The latest change, while targeted as a fix to those with mortgages underwater, will move the burden of over-valued properties from Fannie Me and Freddie Mac to the banks; the result will be that those who are not underwater and new purchasers will be pushed further away from new mortgages or refinances. Banks will tighten their loan qualification rules even more and lead to greater reductions in the flow of money from banks to consumers.
Obama’s plan was keenly targeted for announcement today in Las Vegas, where an estimated 60 percent of homes are underwater. The program will also play well in other states, such as Arizona, Florida and California where the underwater mortgage rate is high and borrowers are stuck without options to lower their payments.
Housing and Urban Development Secretary Shaun Donovan said HARP has already helped nearly 1 million homeowners but “has not reached the scale that we hoped and the scale that it needs to reach to be able to reach to unlock this potential tool to help … families in the American economy even further.” HARP was expected to assist more than 3 times the number of homeowners, but nearly two-thirds could not avail themselves of the program. Nothing in the new announcement addresses those problems.
Obama took these steps as a flanking maneuver around Congress, where his “jobs” program has received little support from either side of the aisle.
Obama’s new campaign to show that he cares more than Congress is festooned with anti-congress rhetoric including a new catchphrase, “We can’t wait.”
The reality is that the president never intended his jobs bill to pass Congress but rather demonstrate that it isn’t that his policies are wrong, but that he can’t fix the problems because the Republicans stand in the way.

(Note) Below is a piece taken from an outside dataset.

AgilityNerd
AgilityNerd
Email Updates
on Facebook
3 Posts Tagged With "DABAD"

White House Communications Director, Dan Pfeiffer said that the “We can’t wait” campaign doesn’t mean the White House has abandoned its pressure on Congress to pass the American Jobs Act, yet the president has not spent a single day up on Capitol Hill pressing for its passage.
“We can’t wait for Congress to act so we’re going to take the steps we can take,” Pfeiffer said.

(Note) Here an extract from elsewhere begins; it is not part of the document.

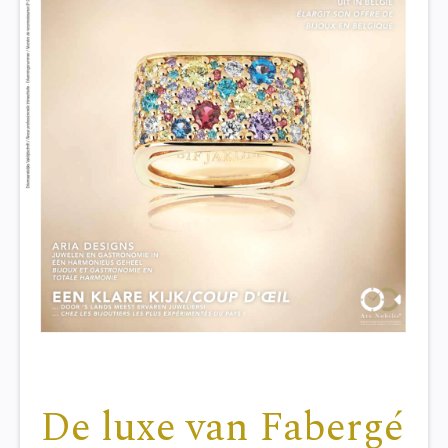
De luxe van Fabergé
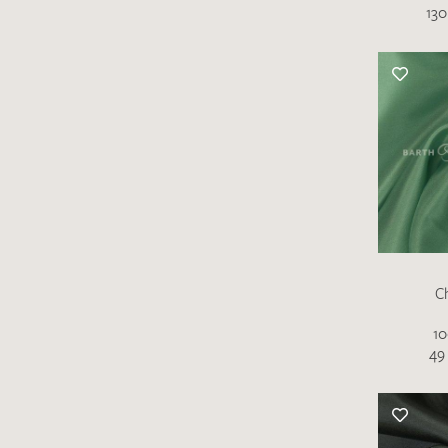
130
C
10
49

In a West Coast campaign swing this week Obama will announce further policy changes, including a program to aid college graduates in repaying federally backed student loans.
It’s difficult to fault the president’s program to assist those with loans that exceed the value of their homes, yet it seems rather myopic given the greater problem is a stagnate home market, a fact that perhaps more than any other single issue is weighing down the economy. There are an estimated 3.5 million home construction workers idled because of the slow housing market. The overwhelming reason for this is not the foreclosure market, which while at an all-time high, isn’t the number one reason for the molasses which is today’s mortgage market, but rather the scarcity of mortgage loaning. The primary reason for the near-death of the mortgage loan market is the Dodd-Frank securities regulations.
Dodd-Frank was intended to remedy the excesses of Wall Street believed to be the primary cause of the recession; however the scope of the regulation has touched every corner of the banking industry. Banks balance all their loan programs through a variety of other investment programs, but Dodd-Frank has crippled the banking and investment industry to such a point that loan funds have dried up. Every person in the country and every business as well, have been affected by the billions of dollars that no longer flow freely through the economy. While well-intended, government routinely fails to understand the unintended consequences of their acts. As long as Dodd-Frank remains in effect in its current form neither home loans nor business loans will return to their former levels and the unemployment rate will only improve marginally.
There comes a point where “help” from the federal government is self-defeating and the president’s attempts, no matter how well-meaning, become not only ineffectual but potentially further disrupting to the self-healing tendencies of the U.S. economy.